The cantina’s door was propped open with a trash barrel. Faith walked through it and stood for a moment, adjusting to the dim light. She saw the bar, two old men at the far end of it, smoking foul-smelling homemade cigarettes. There was the bartender with the droopy mustache, just drawing a beer.
One table was occupied by two Latino men in their twenties, each with a name across the left breast of his uniform shirt. They wore dark work pants and boots.
Everyone looked at her.
Sean had always been better at languages than she, and Faith suspected that seven years on the border had improved his Spanish, while her own was stuck somewhere in high school.
“Buenos días,” she said.
No one spoke.
“Hablo Inglés?”
One of the old smokers snorted out a laugh, but otherwise the place was silent.
Faith walked slowly to the bar, feeling the eyes on her. She’d left her purse in the van-she wasn’t that crazy, after all-but transferred some money and Kimberly Diamond’s driver’s license to the front pocket of her jeans. She reached into the pocket, pulled out a hundred-dollar bill, and laid it on the bar.

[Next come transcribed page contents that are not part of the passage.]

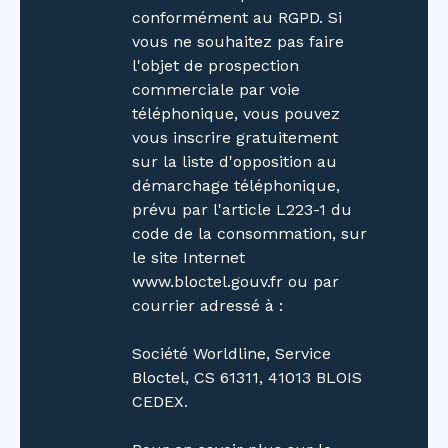
comprenant : 2 grandes chambres de 14 et 25
conformément au RGPD. Si
m²Une salle d’eau avec WCDeux espaces de
vous ne souhaitez pas faire
rangement supplémentaires🔧 Chauffage :
l'objet de prospection
Chaudière gaz à condensation (facture 2022 :
commerciale par voie
2000€) + radiateurs électriques Tout à l'égout
téléphonique, vous pouvez
Taxe foncière : 1753 € Contactez moi pour plus
vous inscrire gratuitement
d'informations et venir visiter, Christelle Caël -
sur la liste d'opposition au
Votre conseillère Concordis à Toul - 06 21 06
démarchage téléphonique,
48 06 📞 Les informations sur les risques
prévu par l'article L223-1 du
auxquels ce bien est exposé sont disponibles
code de la consommation, sur
sur le site Géorisques : www. georisques. gouv.
le site Internet
fr La présente annonce immobilière a été
www.bloctel.gouv.fr ou par
rédigée sous la responsabilité éditoriale de
courrier adressé à :
Mme Christelle Caël, Agent Commercial
mandataire en immobilier (EI) immatriculée au
Société Worldline, Service
Registre Spécial des Agents Commerciaux
Bloctel, CS 61311, 41013 BLOIS
(RSAC) du Tribunal de Commerce de Nancy
CEDEX.
sous le numéro 981631765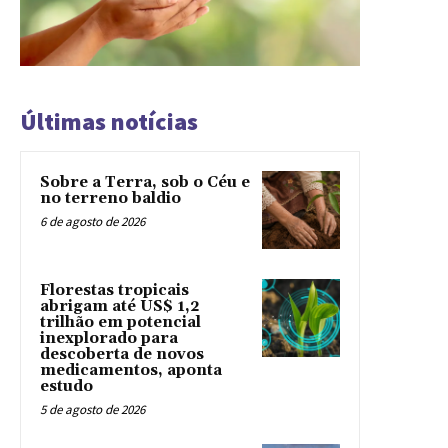
Últimas notícias
Sobre a Terra, sob o Céu e
no terreno baldio
6 de agosto de 2026
Florestas tropicais
abrigam até US$ 1,2
trilhão em potencial
inexplorado para
descoberta de novos
medicamentos, aponta
estudo
5 de agosto de 2026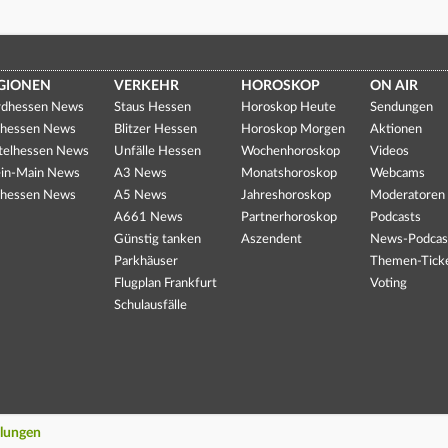
GIONEN
VERKEHR
HOROSKOP
ON AIR
dhessen News
Staus Hessen
Horoskop Heute
Sendungen
hessen News
Blitzer Hessen
Horoskop Morgen
Aktionen
telhessen News
Unfälle Hessen
Wochenhoroskop
Videos
in-Main News
A3 News
Monatshoroskop
Webcams
hessen News
A5 News
Jahreshoroskop
Moderatoren
A661 News
Partnerhoroskop
Podcasts
Günstig tanken
Aszendent
News-Podcas
Parkhäuser
Themen-Tick
Flugplan Frankfurt
Voting
Schulausfälle
llungen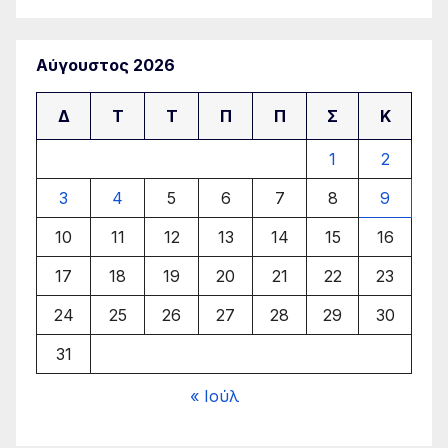
Αύγουστος 2026
Δ
Τ
Τ
Π
Π
Σ
Κ
1
2
3
4
5
6
7
8
9
10
11
12
13
14
15
16
17
18
19
20
21
22
23
24
25
26
27
28
29
30
31
« Ιούλ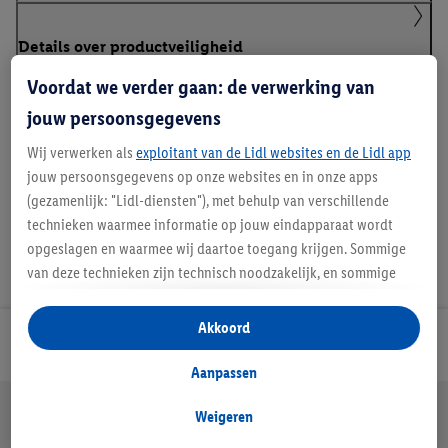
Details over productveiligheid
Voordat we verder gaan: de verwerking van
jouw persoonsgegevens
Handleidingen en downloads
Wij verwerken als
exploitant van de Lidl websites en de Lidl app
jouw persoonsgegevens op onze websites en in onze apps
(gezamenlijk: "Lidl-diensten"), met behulp van verschillende
technieken waarmee informatie op jouw eindapparaat wordt
opgeslagen en waarmee wij daartoe toegang krijgen. Sommige
van deze technieken zijn technisch noodzakelijk, en sommige
technieken worden met jouw toestemming gebruikt voor het
opslaan van voorkeursinstellingen, het verzamelen en
Akkoord
analyseren van statistieken of voor het tonen van
Lidl Nieuwsbrief
gepersonaliseerde reclame binnen en buiten de Lidl-diensten.
Aanpassen
Als je lid bent van het Lidl Plus-programma, dan worden
Jouw voordelen bij ons als Lidl webshop klant
gegevens over jouw aankoopgedrag in de winkel ook voor de
Weigeren
Gratis retourneren
Veilig winkelen
30 dagen bedenktijd
hiervoor genoemde doeleinden verwerkt.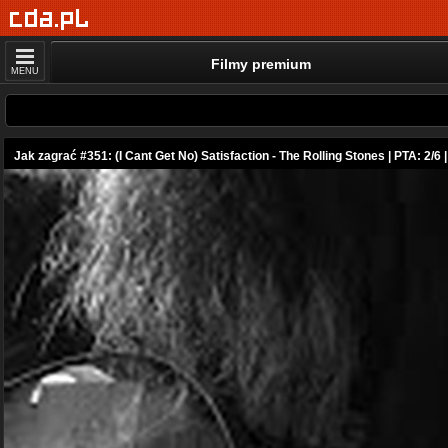
Filmy premium
MENU
Jak zagrać #351: (I Cant Get No) Satisfaction - The Rolling Stones | PTA: 2/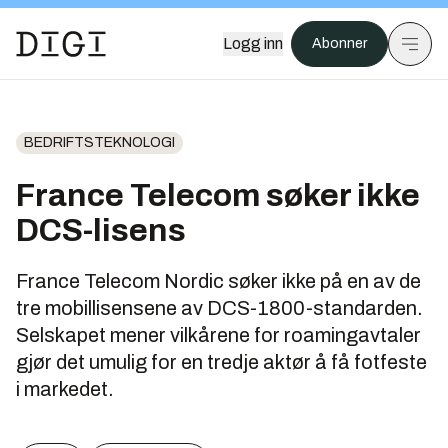
Logg inn
Abonner
BEDRIFTSTEKNOLOGI
France Telecom søker ikke
DCS-lisens
France Telecom Nordic søker ikke på en av de
tre mobillisensene av DCS-1800-standarden.
Selskapet mener vilkårene for roamingavtaler
gjør det umulig for en tredje aktør å få fotfeste
i markedet.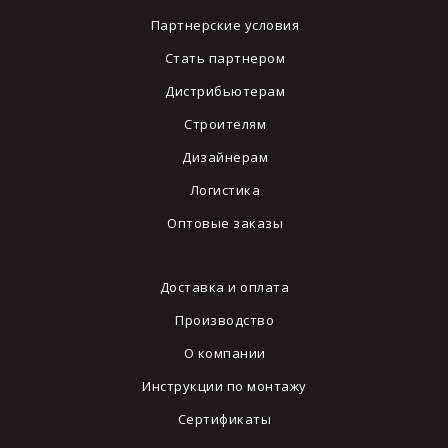
Партнерские условия
Стать партнером
Дистрибьютерам
Строителям
Дизайнерам
Логистика
Оптовые заказы
Доставка и оплата
Производство
О компании
Инструкции по монтажу
Сертификаты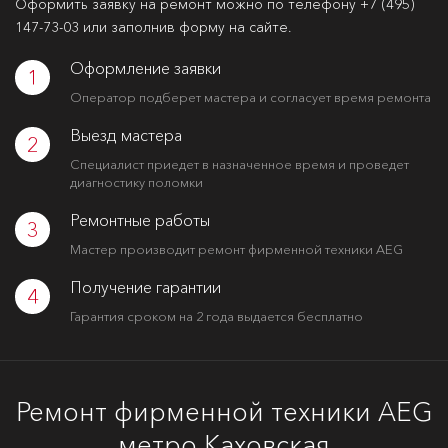
Оформить заявку на ремонт можно по телефону
+7 (495)
147-73-03
или заполнив форму на сайте.
Оформление заявки
1
Оператор подберет мастера и согласует время ремонта
Выезд мастера
2
Специалист приедет в назначенное время и проведет
диагностику поломки
Ремонтные работы
3
Мастер производит ремонт фирменной техники AEG
Получение гарантии
4
Гарантия сроком на 2 года выдается бесплатно
Ремонт фирменной техники AEG
метро Каховская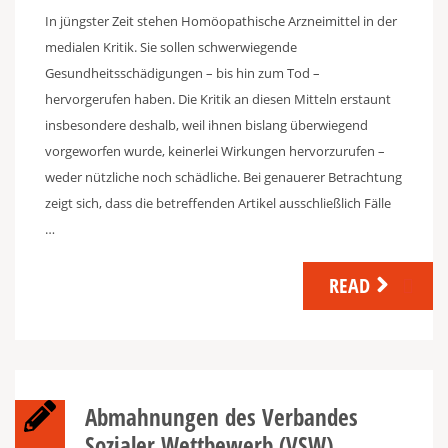
In jüngster Zeit stehen Homöopathische Arzneimittel in der
medialen Kritik. Sie sollen schwerwiegende
Gesundheitsschädigungen – bis hin zum Tod –
hervorgerufen haben. Die Kritik an diesen Mitteln erstaunt
insbesondere deshalb, weil ihnen bislang überwiegend
vorgeworfen wurde, keinerlei Wirkungen hervorzurufen –
weder nützliche noch schädliche. Bei genauerer Betrachtung
zeigt sich, dass die betreffenden Artikel ausschließlich Fälle
…
READ
Abmahnungen des Verbandes
Sozialer Wettbewerb (VSW)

The bartender spread his hands apart.
Faith placed a second hundred beside the first.
The bartender stared at her, eyes lingering on her breasts. He finally shook his head.

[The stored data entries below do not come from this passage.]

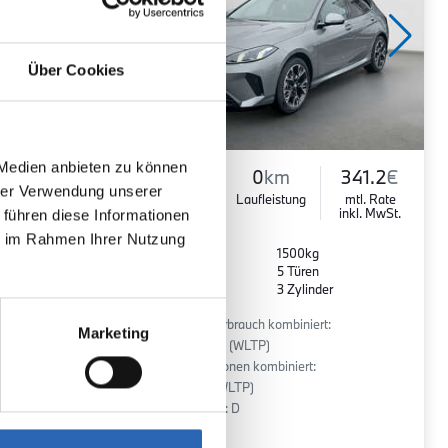
Über Cookies
 Medien anbieten zu können
324.0
€
Benzin
0
km
341.2
€
hrer Verwendung unserer
mtl. Rate
Kraftstoff
Laufleistung
mtl. Rate
inkl. MwSt.
inkl. MwSt.
 führen diese Informationen
ie im Rahmen Ihrer Nutzung
Euro 6
1500kg
5 Sitze
5 Türen
r
7 Gänge
3 Zylinder
:
Kraftstoffverbrauch kombiniert:
Marketing
5.4 l/100km (WLTP)
2
CO
-Emissionen kombiniert:
122 g/km (WLTP)
2
CO
-Klasse: D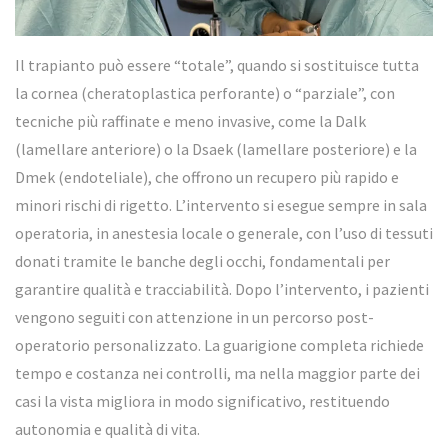
Il trapianto può essere “totale”, quando si sostituisce tutta
la cornea (cheratoplastica perforante) o “parziale”, con
tecniche più raffinate e meno invasive, come la Dalk
(lamellare anteriore) o la Dsaek (lamellare posteriore) e la
Dmek (endoteliale), che offrono un recupero più rapido e
minori rischi di rigetto. L’intervento si esegue sempre in sala
operatoria, in anestesia locale o generale, con l’uso di tessuti
donati tramite le banche degli occhi, fondamentali per
garantire qualità e tracciabilità. Dopo l’intervento, i pazienti
vengono seguiti con attenzione in un percorso post-
operatorio personalizzato. La guarigione completa richiede
tempo e costanza nei controlli, ma nella maggior parte dei
casi la vista migliora in modo significativo, restituendo
autonomia e qualità di vita.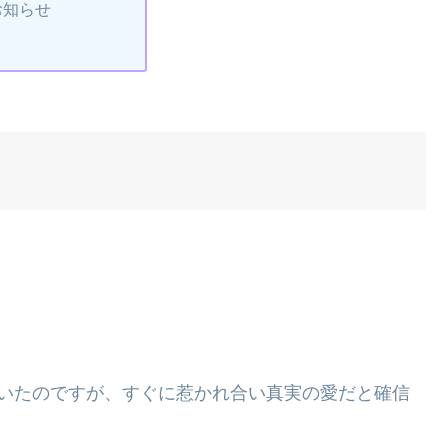
お知らせ
ていたのですが、すぐに惹かれ合い真実の愛だと確信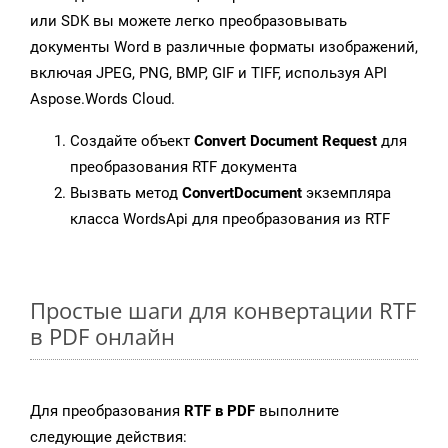
или SDK вы можете легко преобразовывать
документы Word в различные форматы изображений,
включая JPEG, PNG, BMP, GIF и TIFF, используя API
Aspose.Words Cloud.
Создайте объект
Convert Document Request
для
преобразования RTF документа
Вызвать метод
ConvertDocument
экземпляра
класса WordsApi для преобразования из RTF
Простые шаги для конвертации RTF
в PDF онлайн
Для преобразования
RTF в PDF
выполните
следующие действия: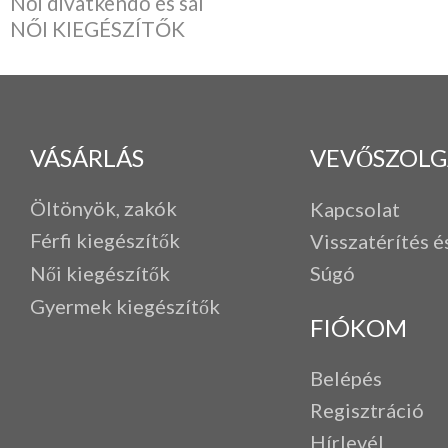
Női divatkendő és sál
NŐI KIEGÉSZÍTŐK
VÁSÁRLÁS
VEVŐSZOLG
Öltönyök, zakók
Kapcsolat
Férfi k
iegészítők
Visszatérítés é
Női kiegészítők
Súgó
Gyermek kiegészítők
FIÓKOM
Belépés
Regisztráció
Hírlevél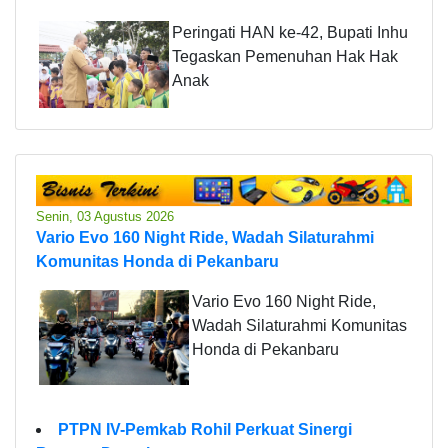
Peringati HAN ke-42, Bupati Inhu
Tegaskan Pemenuhan Hak Hak
Anak
Senin, 03 Agustus 2026
Vario Evo 160 Night Ride, Wadah Silaturahmi
Komunitas Honda di Pekanbaru
Vario Evo 160 Night Ride,
Wadah Silaturahmi Komunitas
Honda di Pekanbaru
PTPN IV-Pemkab Rohil Perkuat Sinergi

“Don’t get greedy,” Faith said, “or you won’t even get the two hundred.”
The bartender looked at her impassively. A voice from the table said, in lightly accented English, “Don’t worry about Juan. We don’t get many six-foot-tall redheads in here.”

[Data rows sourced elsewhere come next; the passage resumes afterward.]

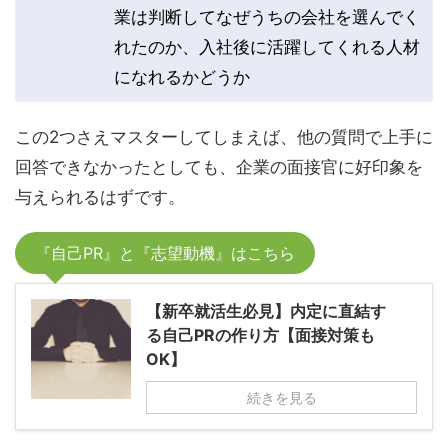
業は判断してなぜうちの会社を選んでく
れたのか、入社後に活躍してくれる人材
になれるかどうか
この2つさえマスターしてしまえば、他の質問で上手に
回答できなかったとしても、企業の面接官に好印象を
与えられるはずです。
『自己PR』と『志望動機』はこちら
【新卒就活生必見】内定に直結す
る自己PRの作り方【面接対策も
OK】
続きを見る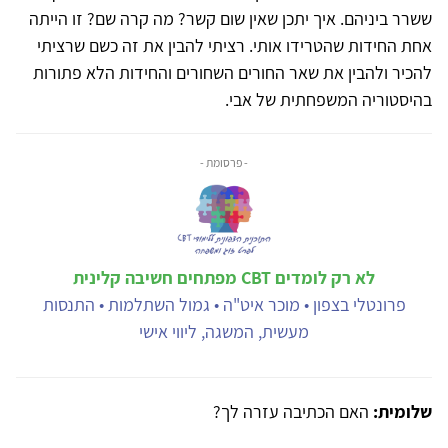
ששרר ביניהם. איך יתכן שאין שום קשר? מה קרה שם? זו הייתה
אחת החידות שהטרידו אותי. רציתי להבין את זה כשם שרציתי
להכיר ולהבין את שאר החורים השחורים והחידות הלא פתורות
בהיסטוריה המשפחתית של אבי.
- פרסומת -
לא רק לומדים CBT מפתחים חשיבה קלינית
פרונטלי בצפון • מוכר איט"ה • גמול השתלמות • התנסות
מעשית, המשגה, ליווי אישי
שלומית:
האם הכתיבה עזרה לך?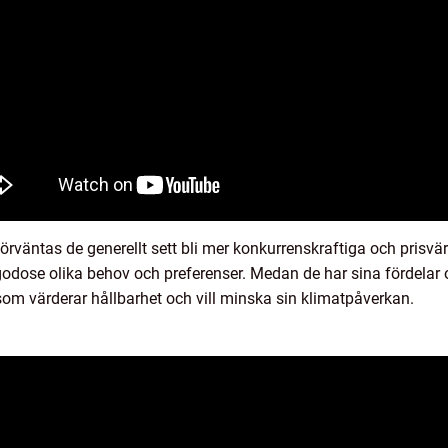
förväntas de generellt sett bli mer konkurrenskraftiga och prisvä
illgodose olika behov och preferenser. Medan de har sina fördelar o
r som värderar hållbarhet och vill minska sin klimatpåverkan.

Faith turned to look at the table. “I’m only five ten. Where’s the man who drove that gold Miata?”
“I just got here,” the guy said. The patch on his shirt read Bobby in ornate cursive lettering.
“Me too,” said his partner, whose patch read Ramón.
“The guy’s a redhead, like me,” Faith said. “You wouldn’t have missed him. He’s tall, about six three, broad-shouldered. He was probably drinking like a fish.”
Ramón snorted.
“What are you, his sister?” Bobby said, and Ramon snickered.
“Yes,” Faith said.
Both men sobered. Bobby had clearly meant the remark as a joke and hadn’t expected Faith’s direct, matter-of-fact reply.
One of the old smokers said something to the other. Both kept staring at Faith. Faith sensed something there and stared back at them, green eyes digging into their brown ones.
The older of the two, who looked to be in his seventies, had a scraggly white beard and was wearing a brown leather vest over a faded denim shirt. He had a Los Angeles Dodgers baseball cap pushed back on his head.
“Dodgers need a new manager and a pitching staff,” she said. “They haven’t had shit since Lasorda left.” She looked over her shoulder at the table. “Would one of you please translate that for me? There’s a hundred in it for you if you do.”
Bobby looked at her like she’d lost her mind. “You’re crazy.”
“Yep,” Faith said. “Do it.”
Bobby shrugged and spoke rapidly in Spanish to the old man, who looked surprised and then spoke back.
“Señor Vargas says girls shouldn’t talk like that,” Bobby said. “And he says you don’t know baseball. Girls don’t know baseball.”
Faith smiled. “Tell Señor Vargas that the Dodgers haven’t had a real pitcher since Orel Hershiser. See what he thinks of that.”
Vargas’s eyes grew wide at the mention of the name Hershiser, and he looked at Bobby for the rest. After the translation, Bobby said, “He’s testing you. You really don’t want to get into this with him, lady. He wants you to tell him Hershiser’s record in 1988.”
Faith shook her head. “Ask me something hard. Twenty-three and eight. But the postseason was what was amazing. Two complete games in the World Series, one shutout, ERA for the series of one. Uno. One point zero zero. Same series where Kirk Gibson hit that famous home run against the A’s, coming off the bench when he was injured. That was real baseball.” She shrugged. “I was ten years old. That was the first year I watched the whole World Series on TV. I’m a Cubs fan, so I always have to cheer for someone else in October. I watched that series with my brother. He was so wrapped up in it that he actually cried when Gibson hit that home run. I’ll never forget it.”